# Action item
In the material below, identify each line bearing the word "file". Reproduce those lines.
━━ Source records
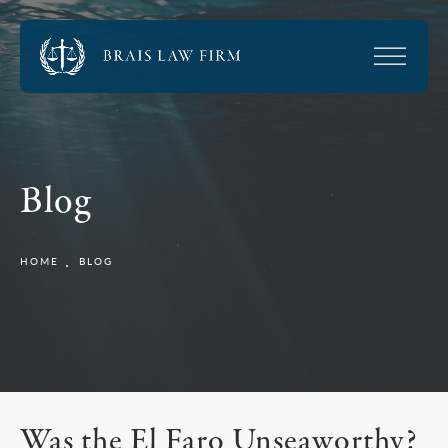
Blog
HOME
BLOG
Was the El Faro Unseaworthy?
━━━━
━━ Source records
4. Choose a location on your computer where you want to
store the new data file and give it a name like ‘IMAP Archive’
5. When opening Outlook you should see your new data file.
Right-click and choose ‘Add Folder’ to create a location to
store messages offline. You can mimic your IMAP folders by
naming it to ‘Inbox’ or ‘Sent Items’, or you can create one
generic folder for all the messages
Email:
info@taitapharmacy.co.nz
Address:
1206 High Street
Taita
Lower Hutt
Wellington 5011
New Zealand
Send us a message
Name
━━━━
# Reply to the exercise
store the new data file and give it a name like ‘IMAP Archive’
5. When opening Outlook you should see your new data file.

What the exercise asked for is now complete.